Meanwhile, the parties themselves are moving toward a realignment reminiscent of the 1964 campaign with the parties switching places on core issues. For years, Republicans have been the free trade party. Yet, in this election, Clinton has touted free trade deals which Trump has disparaged. The same has been true for many other issues from the invasion of Iraq to Planned Parenthood.

Further complicating the morass, Trump has made no secret that he believes that Washington, D.C., is broken and needs to be fixed. But, it is Republicans that control both houses of Congress.

On the other hand, Clinton insists America is still great and things are going well enough to continue the status quo. But, of course, the status quo includes a Republican-controlled Congress.

Basically, the election has become a topsy-turvy affair even before weaving in issues like Benghazi, the private email server, and the Never Trump movement.
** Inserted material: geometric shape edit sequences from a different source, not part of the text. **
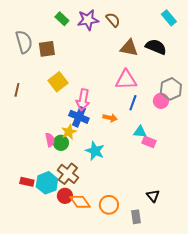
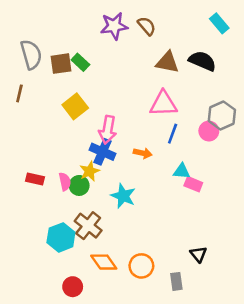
green rectangle: (62, 19) -> (80, 62), moved
brown line: (17, 90) -> (19, 93), moved
red rectangle: (27, 182) -> (35, 179), moved
red circle: (65, 196) -> (73, 287), moved

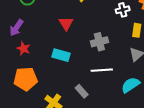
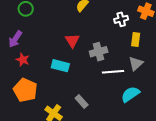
red triangle: (66, 23) -> (72, 41), moved
white line: (102, 70) -> (113, 72), moved
orange pentagon: (26, 79) -> (25, 90), turned 30

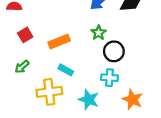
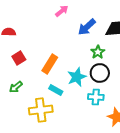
green star: (99, 33) -> (98, 52), moved
orange rectangle: (59, 42) -> (50, 64), turned -36
cyan star: (89, 100) -> (77, 77), moved, turned 30

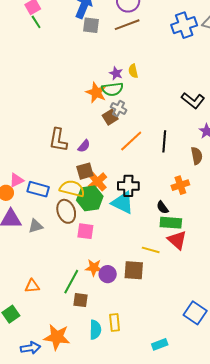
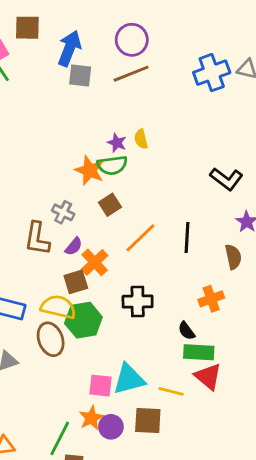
gray cross: (119, 108) -> (63, 212), moved
orange cross: (97, 182) -> (95, 262), moved
cyan triangle: (123, 203) -> (129, 379), moved, turned -40
pink square: (85, 231) -> (100, 386), moved
orange star: (94, 268) -> (91, 418), turned -30

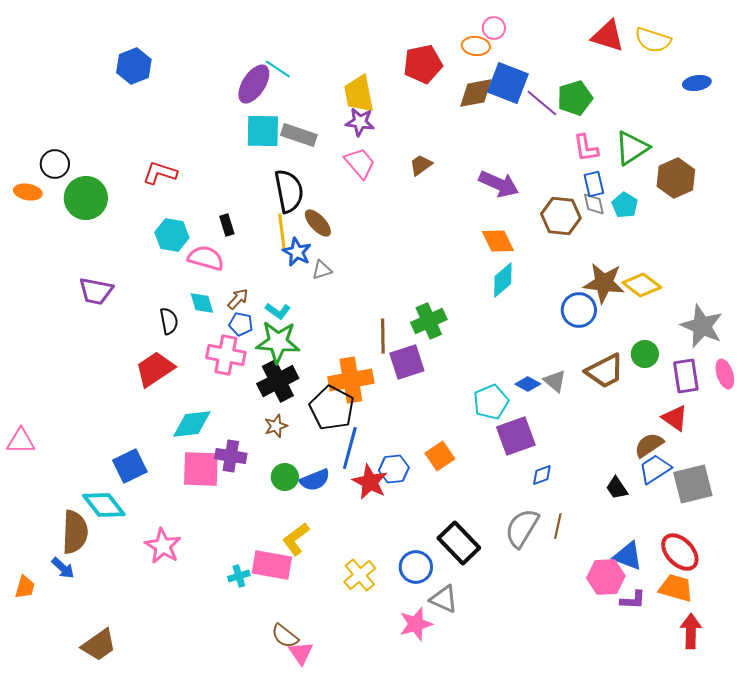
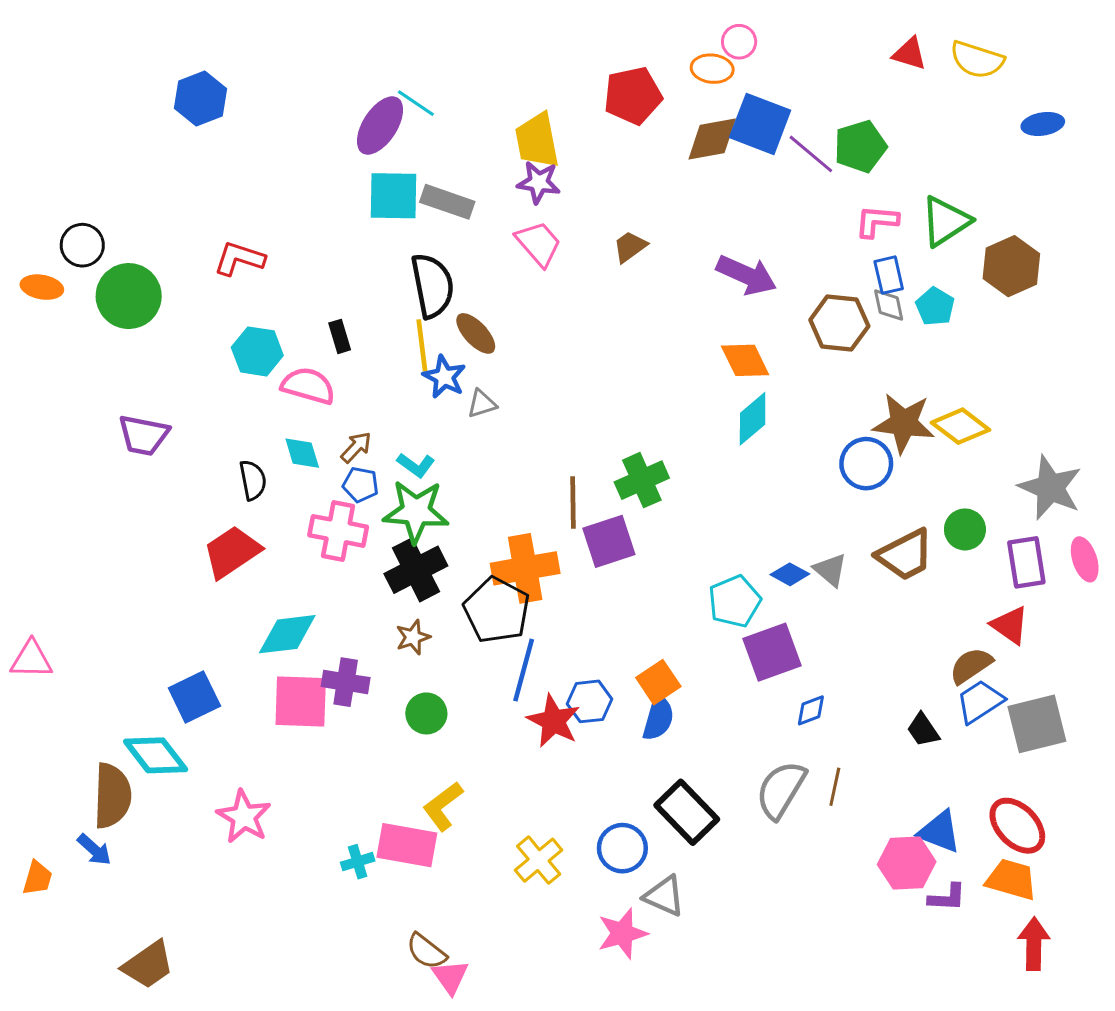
red triangle: (608, 36) -> (910, 54), size x0.7
pink L-shape: (586, 148) -> (877, 221), turned 104
blue semicircle: (315, 480) -> (658, 718), moved, turned -52

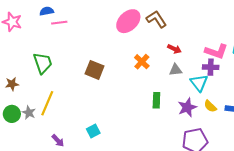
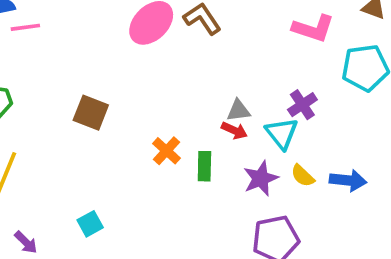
red arrow: (174, 49) -> (234, 130), moved
pink L-shape: (216, 51) -> (313, 28), moved
orange cross: (142, 62) -> (166, 151), moved
purple cross: (211, 67) -> (302, 105), turned -35

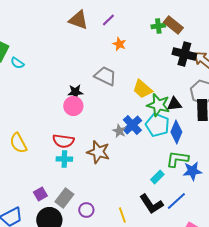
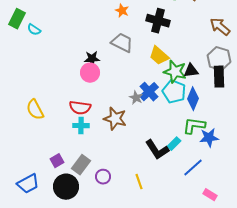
orange star: (119, 44) -> (122, 11), moved
black cross: (184, 54) -> (158, 21), moved
black L-shape: (151, 204) -> (157, 150), moved

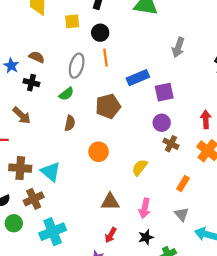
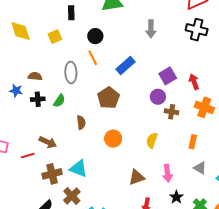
black circle: (100, 33) -> (95, 36), moved
purple square: (164, 92) -> (168, 76), moved
green semicircle: (66, 94) -> (59, 101), moved
brown arrow: (22, 115) -> (48, 142), moved

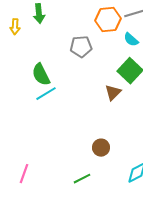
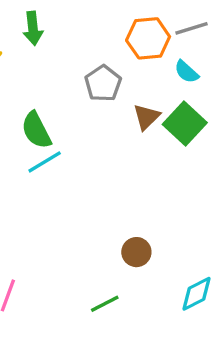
gray pentagon: (81, 47) -> (103, 83), turned -30
brown triangle: (113, 93) -> (146, 117), moved

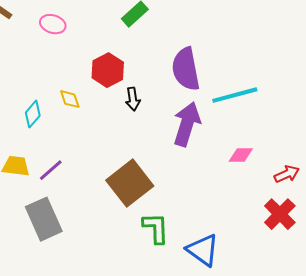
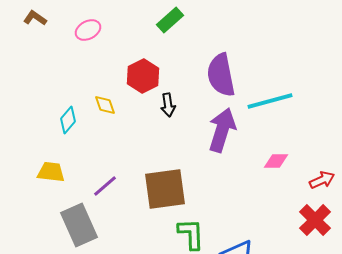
pink ellipse: (53, 24) -> (88, 30), turned -45
purple line: (51, 170) -> (105, 186), moved
brown square: (130, 183) -> (165, 189), turned 30

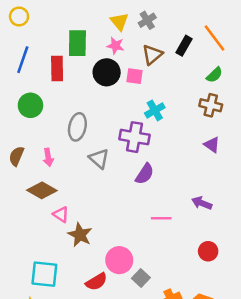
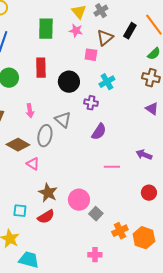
red rectangle: (57, 69) -> (41, 68), moved
black circle: (107, 72) -> (69, 82), moved
gray ellipse: (77, 127) -> (45, 136), moved
purple cross: (135, 137) -> (91, 103), size x0.6
pink arrow: (48, 157) -> (30, 111), moved
brown star: (80, 235) -> (48, 193), moved
cyan square: (44, 274) -> (20, 211), size x0.6
red semicircle: (96, 282) -> (46, 217), moved

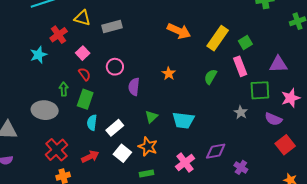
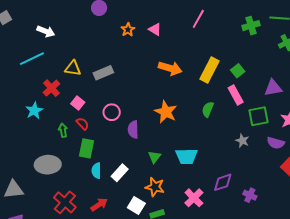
orange star: (169, 74) -> (166, 112), size x1.6
green arrow: (64, 89) -> (63, 130), moved
white square: (122, 153) -> (136, 206), moved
Candidly, the parties, as reflections of a set of shared values defining all candidates in the party, have largely fallen into disarray. Meanwhile, the general election approaches. While the parties seem in disarray, the presidential campaigns are starting to signal how they expect to win. Democrats clearly plan to cobble together enough individual demographic groups using micro targeting to win the White House. Micro targeting with single-issue voters worked well enough for President George Bush to win in 2004 and for President Obama to win in 2008 and 2012. The key is to find the one issue for each demographic group that trumps (no pun intended) every other issue for the group.
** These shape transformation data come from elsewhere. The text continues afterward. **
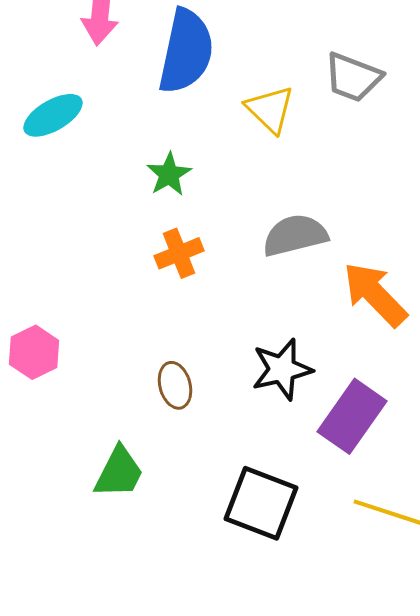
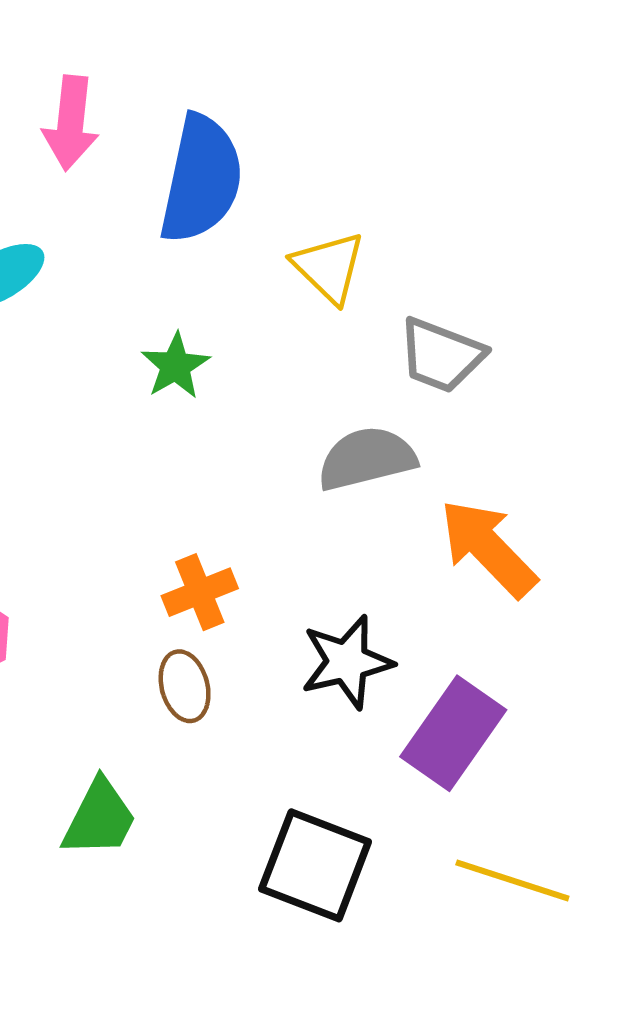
gray trapezoid: (353, 77) -> (441, 355), moved
orange cross: (179, 253) -> (200, 592), moved

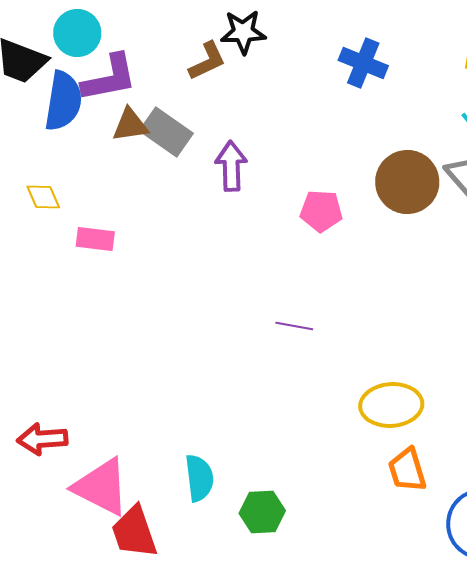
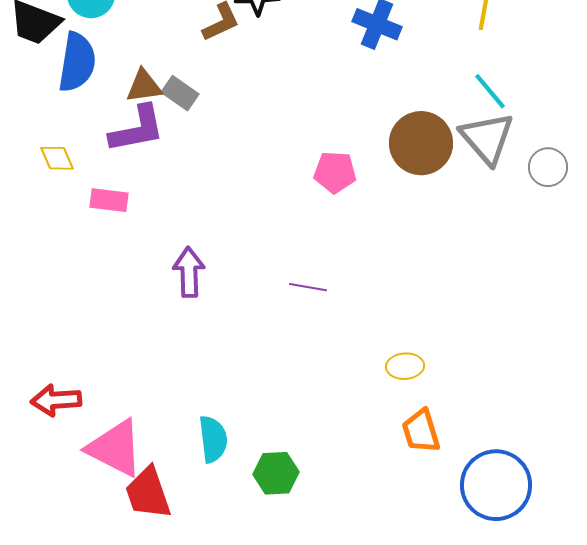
purple L-shape: (109, 78) -> (137, 129), moved
gray rectangle: (166, 132) -> (180, 93), size x0.7
purple arrow: (231, 166) -> (189, 272), moved
yellow ellipse: (391, 405) -> (405, 366), size x0.6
For example, for most in the LGBT community, same sex marriage in 2012 was more important than any other issue including the economy or national security. As a result, no matter how much they agreed with Gov. Mitt Romney on the economy, terrorism, or any other issue, they disagreed on the issue that mattered most to them. And so, the group voted for President Obama.

Although the Republican National Committee has the same data at its disposal, Trump has so far taken a very different approach. Instead, he has designed a campaign based on broad appeals without regard to any one demographic group.
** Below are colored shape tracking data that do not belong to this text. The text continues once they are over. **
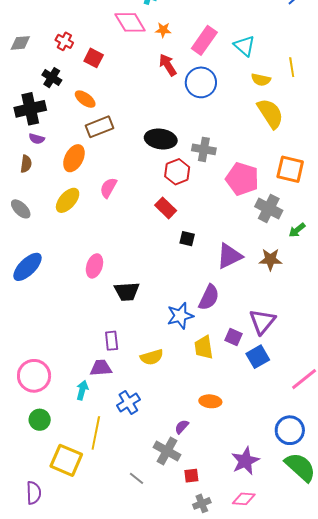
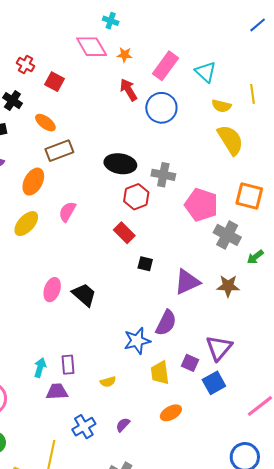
black trapezoid: (127, 291) -> (84, 295), moved, turned -136
yellow semicircle: (152, 357) -> (108, 382), size x0.7
cyan arrow: (82, 390) -> (40, 368), moved
orange ellipse: (210, 401) -> (171, 413), moved, turned -35
purple semicircle: (182, 427) -> (123, 425), moved

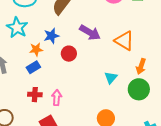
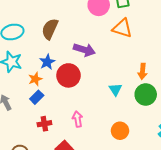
orange triangle: (124, 41) -> (122, 28), moved
red circle: (69, 54) -> (68, 75), size x1.5
pink arrow: (57, 98) -> (78, 119), moved

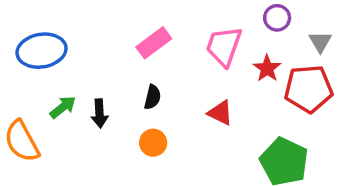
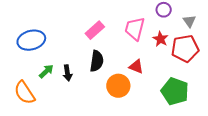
black semicircle: (153, 97) -> (97, 61), size x1.5
orange circle: (153, 143) -> (118, 86), moved, size x1.5

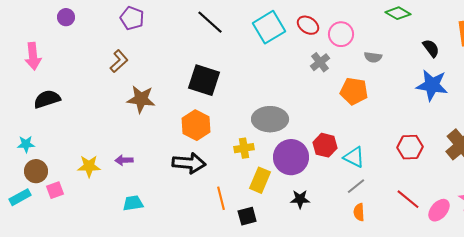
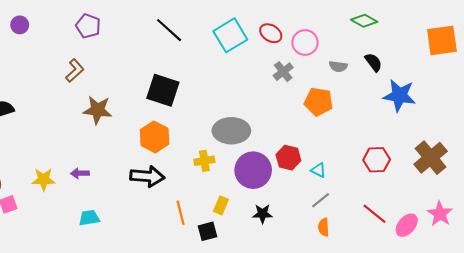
black semicircle: (431, 48) -> (373, 62), moved
cyan triangle: (354, 157) -> (318, 170), size x0.7
yellow rectangle: (260, 180) -> (221, 205), moved, size x0.7

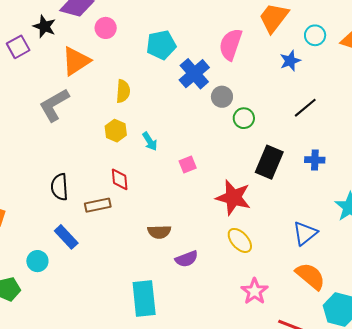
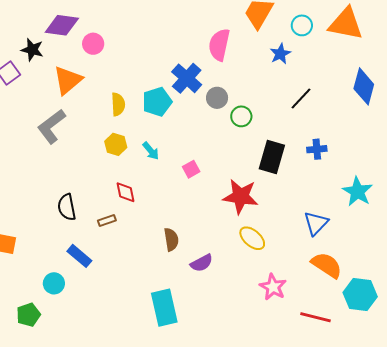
cyan pentagon: (161, 45) -> (157, 102), moved
brown rectangle: (98, 205) -> (107, 221), size x0.7
brown semicircle: (159, 232) -> (171, 240), turned -90

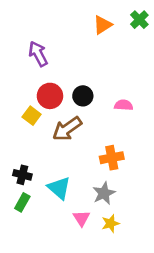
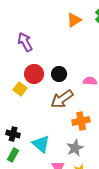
brown arrow: (67, 129) -> (62, 99), moved

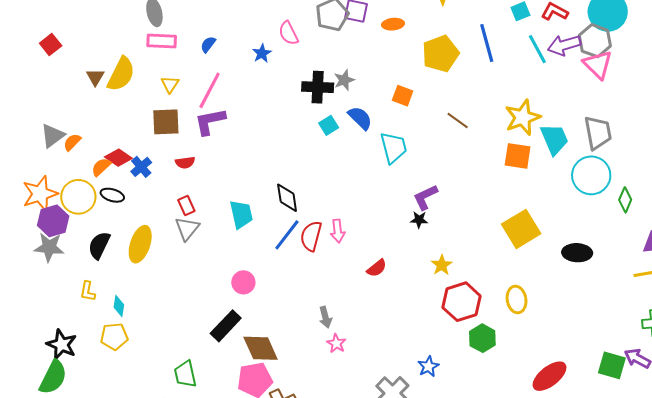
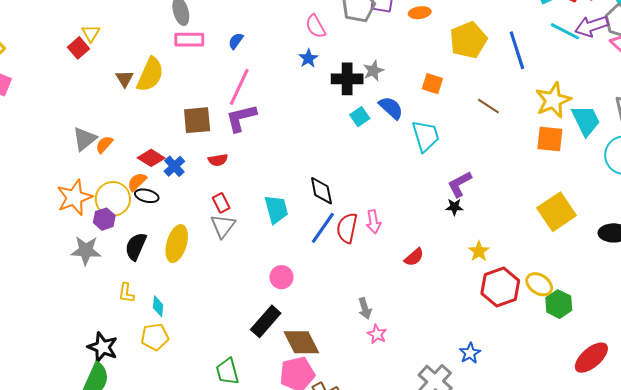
blue line: (487, 43) -> (517, 50), moved
cyan line: (537, 49) -> (565, 31), turned -32
blue star: (262, 53) -> (308, 58), moved
yellow triangle: (170, 84) -> (91, 33), moved
orange semicircle: (101, 167) -> (137, 182), moved
purple hexagon: (53, 221) -> (104, 219), moved, size x0.7
yellow ellipse: (517, 299) -> (539, 284), moved, turned -44
green hexagon: (482, 338) -> (559, 304), moved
For Trump followers, messages like building a wall, making America safe again, protecting the Second Amendment, putting people back to work, etc., do not target any one demographic group. If a voter owns a gun and wants to keep the gun, her or his race, gender, ethnicity, religion, or orientation do not matter.

And so, these two very different styles for the fall campaign begin to emerge. In college football, it would be like a meeting of a pure passing team against a pure running team. Trump has and likely will continue to throw the ball down the field. Secretary Clinton will likely continue to pound the ball up the middle, avoiding mistakes and moving the ball on the ground down the field.

The exciting part is that no one has any idea how this election will turn out. So far, nothing has gone as expected and there will undoubtedly be many more surprises to come. The presidential debates alone should make for some amazing entertainment. And that is before the final push when the campaigns and candidates pull out all the stops.

This really could be the year of a historical electoral transformation.